[GH-ISSUE #18596] refactor: replace requests with Firecrawl API in search_firecrawl function and update Firecrawl version in requirements #18647

Closed
opened 2026-04-20 00:51:28 -05:00 by GiteaMirror · 1 comment
Owner

Originally created by @wei840222 on GitHub (Oct 24, 2025).
Original GitHub issue: https://github.com/open-webui/open-webui/issues/18596

Check Existing Issues

  • I have searched all existing open AND closed issues and discussions for similar requests. I have found none that is comparable to my request.

Although not exactly the same, this reconstruction can solve the problem mentioned in this discussion.
https://github.com/open-webui/open-webui/discussions/17814

Problem Description

The current implementation for interacting with the Firecrawl service in search_firecrawl and SafeFireCrawlLoader is not optimal. It uses the requests library to manually make API calls and processes URLs sequentially when scraping. This approach is less efficient and requires more boilerplate code than using the features available in the official firecrawl-py library.

Desired Solution you'd like

I propose to refactor the existing code to fully leverage the firecrawl-py [1] library. The desired changes are:

Replace the manual requests.post call in search_firecrawl with the library's native firecrawl.search method.
Update SafeFireCrawlLoader to use the firecrawl.batch_scrape[2] method for both synchronous and asynchronous loading. This will process multiple URLs in a single, more efficient batch operation.
Update the firecrawl-py dependency in requirements.txt from version 1.12.0 to 4.5.0 to support these new features.
This will result in cleaner, more maintainable code and improved performance for web retrieval tasks.

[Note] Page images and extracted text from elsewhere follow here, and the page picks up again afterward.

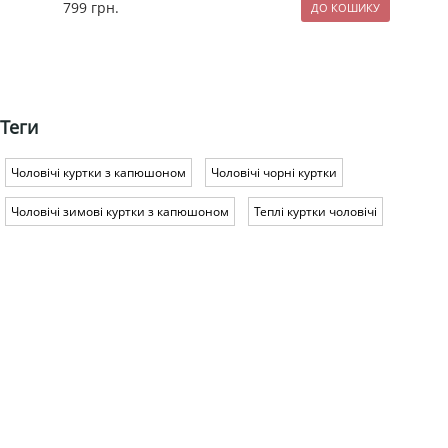
799
грн.
259
Теги
Чоловічі куртки з капюшоном
Чоловічі чорні куртки
Чоловічі зимові куртки з капюшоном
Теплі куртки чоловічі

Example implementation: 32c7673eee

[1] https://docs.firecrawl.dev/sdks/python
[2] https://docs.firecrawl.dev/sdks/python#batch-scrape

Alternatives Considered

The alternative is to maintain the current implementation. However, this would mean missing out on the performance benefits of batch scraping and continuing to maintain manual HTTP request logic, which is less robust and more complex than using the official library's abstractions.

Additional Context

This is a technical refactoring aimed at improving code quality and performance. The changes primarily affect firecrawl.py and utils.py. This refactoring aligns with best practices by using the official client library for interacting with the Firecrawl API.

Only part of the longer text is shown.